Hope you don't mind me bumping your YouTube progress thread to ask a few questions about Google Ads, specifically Google Shopping campaigns, as I've watched so many of your e-commerce/Google Ads videos that you've basically become my "go-to" person for any GSA questions...

I recently launched my first e-commerce store back in May and tested a few products by promoting them via Google Shopping campaigns, which was my first experience with the Shopping ads, but not Google Ads itself, as I run numerous search campaigns in the past.

Now putting aside the niche/product itself and a myriad of on-site factors that can influence the conversion rate, what I noticed with GSA campaigns is that Google triggers your ads for a very wide range of search terms.

I've done my best to write a very specific and detailed product title + description and also I go through the search term reports daily with my campaign, but adding irrelevant terms to the Negatives list seems like a never-ending process at the moment.

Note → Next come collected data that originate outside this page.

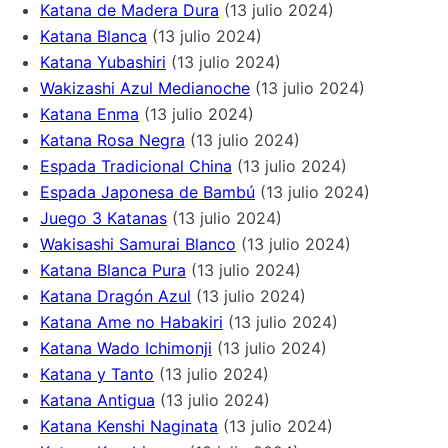
Katana de Madera Dura
(13 julio 2024)
Katana Blanca
(13 julio 2024)
Katana Yubashiri
(13 julio 2024)
Wakizashi Azul Medianoche
(13 julio 2024)
Katana Enma
(13 julio 2024)
Katana Rosa Negra
(13 julio 2024)
Espada Tradicional China
(13 julio 2024)
Espada Japonesa de Bambú
(13 julio 2024)
Juego 3 Katanas
(13 julio 2024)
Wakisashi Samurai Blanco
(13 julio 2024)
Katana Blanca Pura
(13 julio 2024)
Katana Dragón Azul
(13 julio 2024)
Katana Ame no Habakiri
(13 julio 2024)
Katana Wado Ichimonji
(13 julio 2024)
Katana y Tanto
(13 julio 2024)
Katana Antigua
(13 julio 2024)
Katana Kenshi Naginata
(13 julio 2024)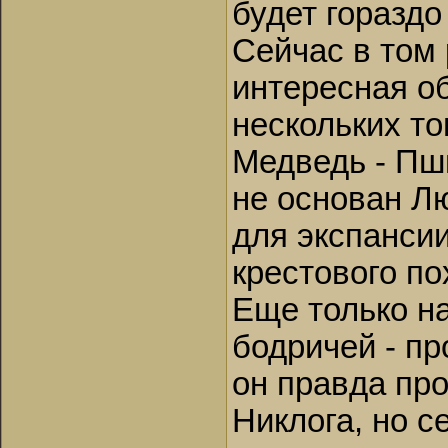
будет горазд
Сейчас в том
интересная о
нескольких то
Медведь - Пш
не основан Л
для экспансии
крестового по
Еще только на
бодричей - пр
он правда про
Никлога, но с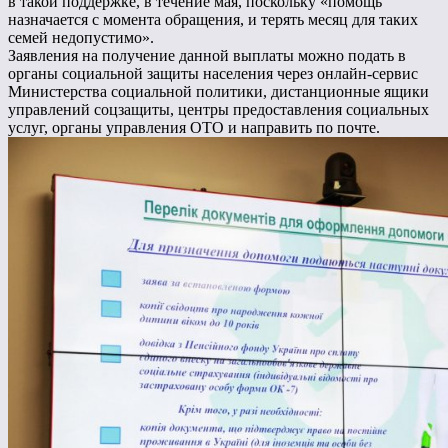
в такой поддержке, в течение мая, поскольку «помощь
назначается с момента обращения, и терять месяц для таких
семей недопустимо».
Заявления на получение данной выплаты можно подать в
органы социальной защиты населения через онлайн-сервис
Министерства социальной политики, дистанционные ящики
управлений соцзащиты, центры предоставления социальных
услуг, органы управления ОТО и направить по почте.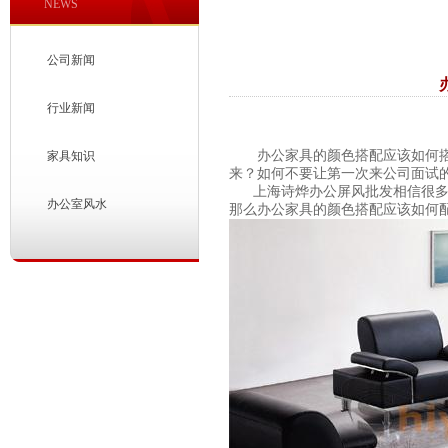
NEWS
公司新闻
行业新闻
办公家具
的颜色搭配应该如何
家具知识
来？如何不要让第一次来公司面试
上海诗烨
办公屏风
批发相信很
办公室风水
那么办公家具的颜色搭配应该如何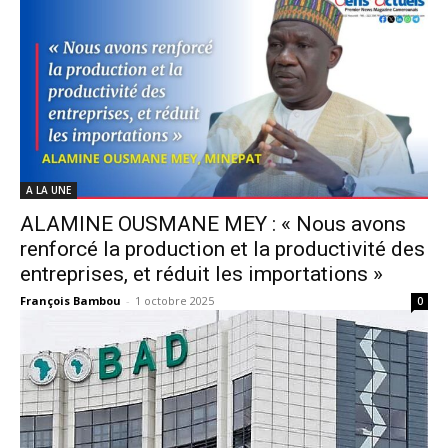
A LA UNE
ALAMINE OUSMANE MEY : « Nous avons
renforcé la production et la productivité des
entreprises, et réduit les importations »
François Bambou
-
1 octobre 2025
0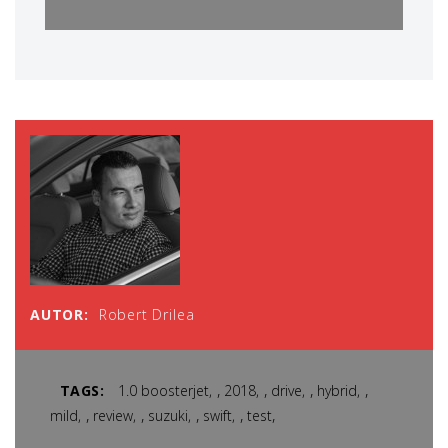
AUTOR:
Robert Drilea
,
,
,
,
TAGS:
1.0 boosterjet
2018
drive
hybrid
,
,
,
,
,
mild
review
suzuki
swift
test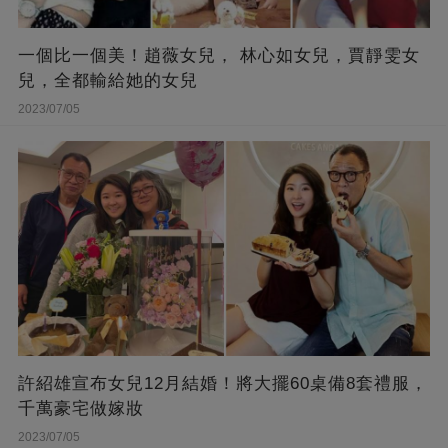
一個比一個美！趙薇女兒， 林心如女兒，賈靜雯女
兒，全都輸給她的女兒
2023/07/05
許紹雄宣布女兒12月結婚！將大擺60桌備8套禮服，
千萬豪宅做嫁妝
2023/07/05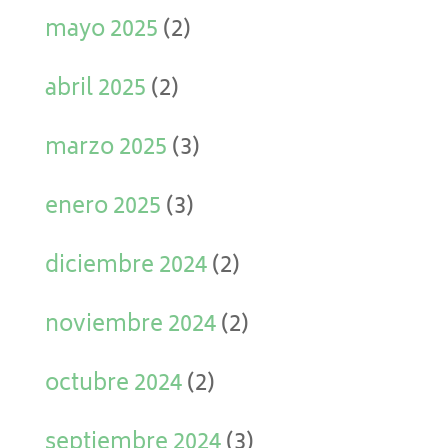
mayo 2025
(2)
abril 2025
(2)
marzo 2025
(3)
enero 2025
(3)
diciembre 2024
(2)
noviembre 2024
(2)
octubre 2024
(2)
septiembre 2024
(3)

Unfortunately, with GSA campaigns we can't pick and choose the keywords that we'd like to bid on, so we rely on Google to "read" our product pages and trigger the ads for what it considers as relevant search terms.

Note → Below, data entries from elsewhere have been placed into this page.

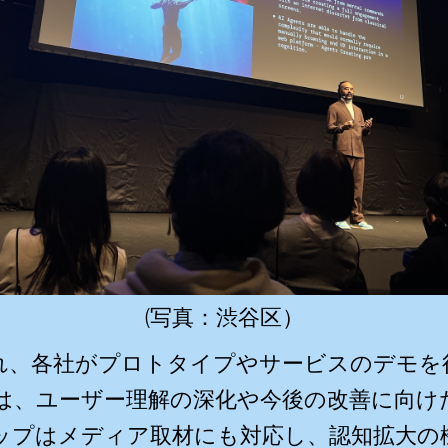
(写真：渋谷区）
れ、各社がプロトタイプやサービスのデモを
は、ユーザー理解の深化や今後の改善に向け
ップはメディア取材にも対応し、認知拡大の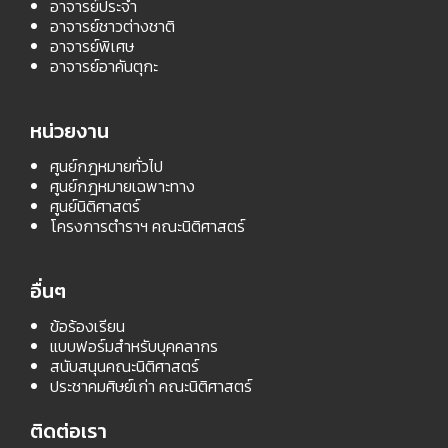
อาจารย์ประจำ
อาจารย์ชาวต่างชาติ
อาจารย์พิเศษ
อาจารย์อาคันตุกะ
หน่วยงาน
ศูนย์กฎหมายทั่วไป
ศูนย์กฎหมายเฉพาะทาง
ศูนย์นิติศาสตร์
โครงการตำราฯ คณะนิติศาสตร์
อื่นๆ
ข้อร้องเรียน
แบบฟอร์มสำหรับบุคคลากร
สนับสนุนคณะนิติศาสตร์
ประชาคมศิษย์เก่า คณะนิติศาสตร์
ติดต่อเรา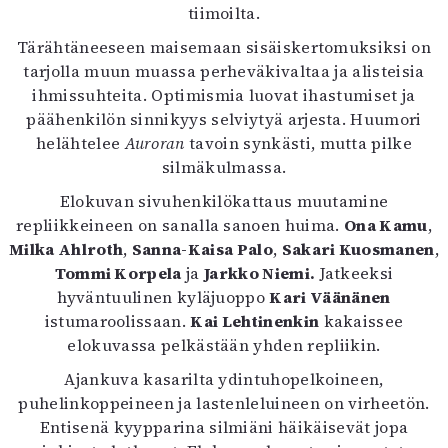
tiimoilta.
Mediatiedot
Kaltio ry
Tärähtäneeseen maisemaan sisäiskertomuksiksi on
tarjolla muun muassa perheväkivaltaa ja alisteisia
ihmissuhteita. Optimismia luovat ihastumiset ja
päähenkilön sinnikyys selviytyä arjesta. Huumori
helähtelee
Auroran
tavoin synkästi, mutta pilke
silmäkulmassa.
Elokuvan sivuhenkilökattaus muutamine
repliikkeineen on sanalla sanoen huima.
Ona Kamu
,
Milka Ahlroth
,
Sanna-Kaisa Palo
,
Sakari Kuosmanen
,
Tommi Korpela
ja
Jarkko Niemi.
Jatkeeksi
hyväntuulinen kyläjuoppo
Kari Väänänen
istumaroolissaan.
Kai Lehtinenkin
kakaissee
elokuvassa pelkästään yhden repliikin.
Ajankuva kasarilta ydintuhopelkoineen,
puhelinkoppeineen ja lastenleluineen on virheetön.
Entisenä kyypparina silmiäni häikäisevät jopa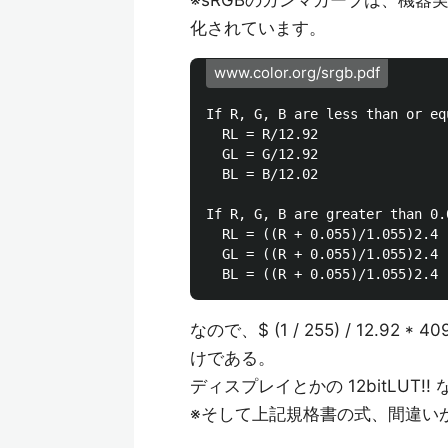
※sRGBのガンマカーブは、機
化されています。
www.color.org/srgb.pdf
If R, G, B are less than or eq
  RL = R/12.92

  GL = G/12.92

  BL = B/12.02

If R, G, B are greater than 0.0
  RL = ((R + 0.055)/1.055)2.4

  GL = ((R + 0.055)/1.055)2.4

なので、$ (1 / 255) / 12.92
けである。
ディスプレイとかの 12bitLU
※そして上記規格書の式、間違い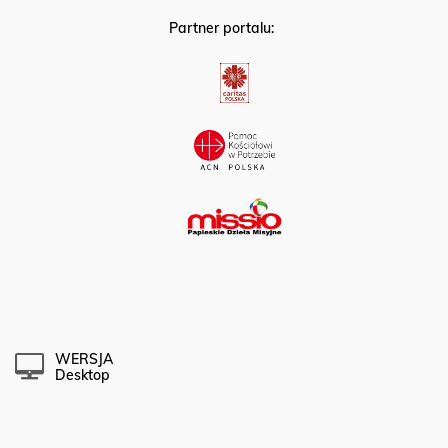
Partner portalu:
WERSJA
Desktop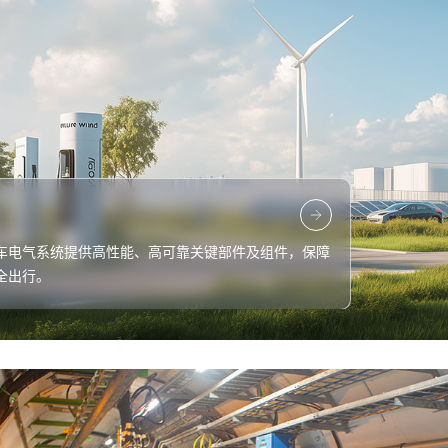
车电气系统提供高性能、高可靠关键部件及组件，保障
全出行。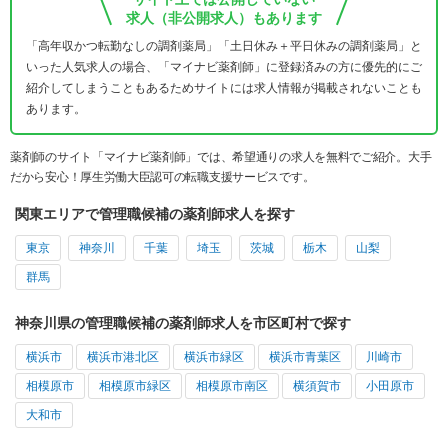
求人（非公開求人）もあります
「高年収かつ転勤なしの調剤薬局」「土日休み＋平日休みの調剤薬局」と
いった人気求人の場合、「マイナビ薬剤師」に登録済みの方に優先的にご
紹介してしまうこともあるためサイトには求人情報が掲載されないことも
あります。
薬剤師のサイト「マイナビ薬剤師」では、希望通りの求人を無料でご紹介。大手
だから安心！厚生労働大臣認可の転職支援サービスです。
関東エリアで管理職候補の薬剤師求人を探す
東京
神奈川
千葉
埼玉
茨城
栃木
山梨
群馬
神奈川県の管理職候補の薬剤師求人を市区町村で探す
横浜市
横浜市港北区
横浜市緑区
横浜市青葉区
川崎市
相模原市
相模原市緑区
相模原市南区
横須賀市
小田原市
大和市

This is especially an issue with products, which are designed to work with other things, like for example car parts, phone accessories, computer components, etc.

If I'm selling parts for a Ford Mustang, I don't want my ads to be triggered for other Ford models, let alone other car manufacturers. In reality, the negatives list gets even bigger, because I could be selling a very specific part, which is designed to fit only a 2005 special edition Ford Mustang, so you can imagine how much stuff would need to be neg'ed to prevent my ads from being triggered when people search for parts for older or newer Mustangs, or even other parts for a Ford Mustang.

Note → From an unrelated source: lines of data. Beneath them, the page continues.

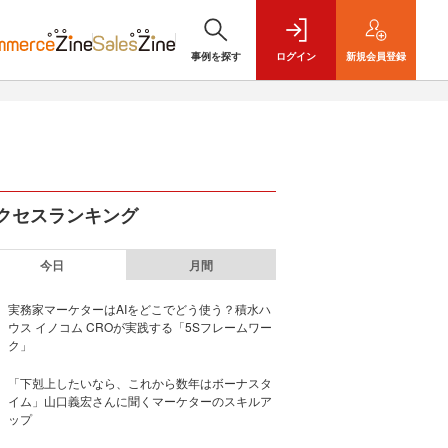
事例を探す
ログイン
新規
会員登録
クセスランキング
今日
月間
実務家マーケターはAIをどこでどう使う？積水ハ
ウス イノコム CROが実践する「5Sフレームワー
ク」
「下剋上したいなら、これから数年はボーナスタ
イム」山口義宏さんに聞くマーケターのスキルア
ップ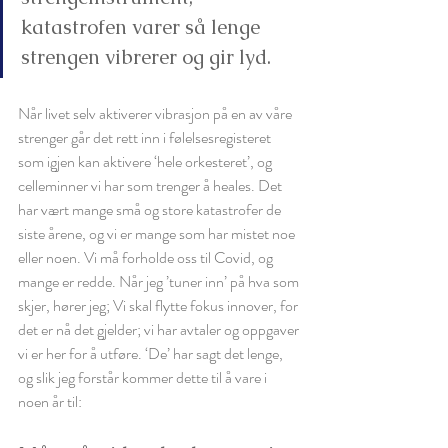
katastrofen varer så lenge 
strengen vibrerer og gir lyd. 
Når livet selv aktiverer vibrasjon på en av våre 
strenger går det rett inn i følelsesregisteret 
som igjen kan aktivere ‘hele orkesteret’, og 
celleminner vi har som trenger å heales. Det 
har vært mange små og store katastrofer de 
siste årene, og vi er mange som har mistet noe 
eller noen. Vi må forholde oss til Covid, og 
mange er redde. Når jeg ’tuner inn’ på hva som 
skjer, hører jeg; Vi skal flytte fokus innover, for 
det er nå det gjelder; vi har avtaler og oppgaver 
vi er her for å utføre. ‘De’ har sagt det lenge, 
og slik jeg forstår kommer dette til å vare i 
noen år til: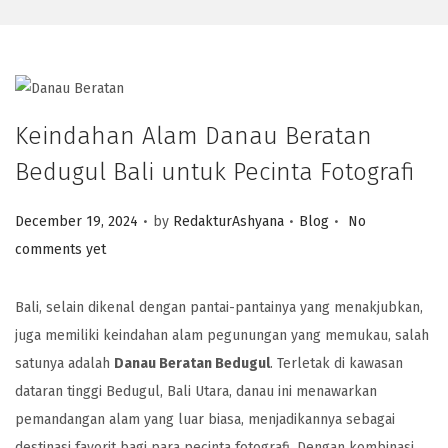
Keindahan Alam Danau Beratan
Bedugul Bali untuk Pecinta Fotografi
.
.
.
Posted on
Posted in
December 19, 2024
by
RedakturAshyana
Blog
No
comments yet
Bali, selain dikenal dengan pantai-pantainya yang menakjubkan,
juga memiliki keindahan alam pegunungan yang memukau, salah
satunya adalah
Danau Beratan Bedugul
. Terletak di kawasan
dataran tinggi Bedugul, Bali Utara, danau ini menawarkan
pemandangan alam yang luar biasa, menjadikannya sebagai
destinasi favorit bagi para pecinta fotografi. Dengan kombinasi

My product is correctly categorised in Google's product listings and you would expect better targeting from them, but obviously the more clicks they can get from you, the better for them...

Almost 4 months later, I still find myself adding negative keywords for the same product I began selling in May 2021, because there's naturally a HUGE number of variations of irrelevant terms that Google thinks are relevant, but despite my efforts of carefully using exact and phrase match negatives to rule out as much rubbish as possible, Google manages to come up with more stuff every day.

What's interesting is that this is my experience with a very small store with just 2 products that I actively promoted, getting less than 50 clicks/day, so I can't imagine what it's like promoting large stores and getting hundreds/thousands of clicks daily...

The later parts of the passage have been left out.